Here in this passage under consideration we may be quite certain that Paul has all kinds of men in mind, the entire human race in the organic sense of the term, since Paul explicitly mentions “kings and all who are in authority.” This definitely points to men in every station of life.

Such is, briefly, the matter which we may deem to be established in the former article.

At this point in our discussion the point should be raised as to why Paul so explicitly singles out “kings and all who are in authority” and even urges Timothy to instruct the congregation concerning such prayers for all men.

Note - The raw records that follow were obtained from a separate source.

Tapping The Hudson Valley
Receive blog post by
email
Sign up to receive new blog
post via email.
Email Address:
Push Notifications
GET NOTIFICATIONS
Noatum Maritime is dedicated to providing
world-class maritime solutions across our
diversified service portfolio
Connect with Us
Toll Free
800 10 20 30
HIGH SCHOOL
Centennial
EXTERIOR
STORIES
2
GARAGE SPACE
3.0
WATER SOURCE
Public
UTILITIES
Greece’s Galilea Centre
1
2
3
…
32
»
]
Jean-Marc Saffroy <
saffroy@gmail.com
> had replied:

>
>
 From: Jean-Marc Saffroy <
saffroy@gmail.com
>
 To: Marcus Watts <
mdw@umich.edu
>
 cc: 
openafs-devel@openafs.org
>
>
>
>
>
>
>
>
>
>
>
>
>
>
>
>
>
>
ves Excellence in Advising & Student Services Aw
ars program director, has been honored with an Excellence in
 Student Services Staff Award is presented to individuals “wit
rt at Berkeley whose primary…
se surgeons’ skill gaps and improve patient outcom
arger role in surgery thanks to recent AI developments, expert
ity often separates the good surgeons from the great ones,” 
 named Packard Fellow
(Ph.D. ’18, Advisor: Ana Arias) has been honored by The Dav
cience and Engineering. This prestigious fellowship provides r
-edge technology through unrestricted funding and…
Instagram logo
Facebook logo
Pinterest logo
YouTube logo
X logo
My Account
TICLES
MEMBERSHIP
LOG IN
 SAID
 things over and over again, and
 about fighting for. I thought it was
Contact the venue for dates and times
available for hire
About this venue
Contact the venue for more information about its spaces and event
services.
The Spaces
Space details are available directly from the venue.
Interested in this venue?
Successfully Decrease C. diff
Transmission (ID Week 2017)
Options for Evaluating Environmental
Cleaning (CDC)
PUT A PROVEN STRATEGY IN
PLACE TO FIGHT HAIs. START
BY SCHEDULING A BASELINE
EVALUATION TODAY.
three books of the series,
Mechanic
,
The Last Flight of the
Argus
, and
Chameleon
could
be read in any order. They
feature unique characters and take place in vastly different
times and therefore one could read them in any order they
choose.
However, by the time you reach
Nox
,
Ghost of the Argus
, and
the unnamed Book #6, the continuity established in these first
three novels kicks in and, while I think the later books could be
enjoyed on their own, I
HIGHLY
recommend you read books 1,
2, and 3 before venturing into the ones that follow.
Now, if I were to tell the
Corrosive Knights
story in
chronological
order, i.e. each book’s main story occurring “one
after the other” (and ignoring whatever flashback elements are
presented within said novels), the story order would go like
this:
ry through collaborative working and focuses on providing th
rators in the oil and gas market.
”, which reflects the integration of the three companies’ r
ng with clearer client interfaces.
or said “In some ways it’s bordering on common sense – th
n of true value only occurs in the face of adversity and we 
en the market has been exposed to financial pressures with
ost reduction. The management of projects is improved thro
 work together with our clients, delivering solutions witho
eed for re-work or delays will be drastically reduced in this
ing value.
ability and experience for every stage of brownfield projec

In the first place, Paul insists on this since such is in conformity with the very genius of the end of the commandment, namely, love out of pure hearts, and a good conscience, and unfeigned faith. Compare chapter 1:5. It is imperative for the church in the world that they do not suffer shipwreck as to the faith. Shall the church be a light on a candlestick giving light to all who are in the house, then she shall surely have to walk in the love of God, in a faith which is energized by love. Only such a faith can guarantee a walk in a good conscience, that is, such: a walk in which we judge ourselves in the light of God’s law to be in conformity with his will, and acceptable to him. For good works are those which proceed from true faith, are performed in accordance with his law, and are unto the glory of his great grace and mercy! Such is the key-string in the golden harp of God in the hearts of His people in the midst of an evil world.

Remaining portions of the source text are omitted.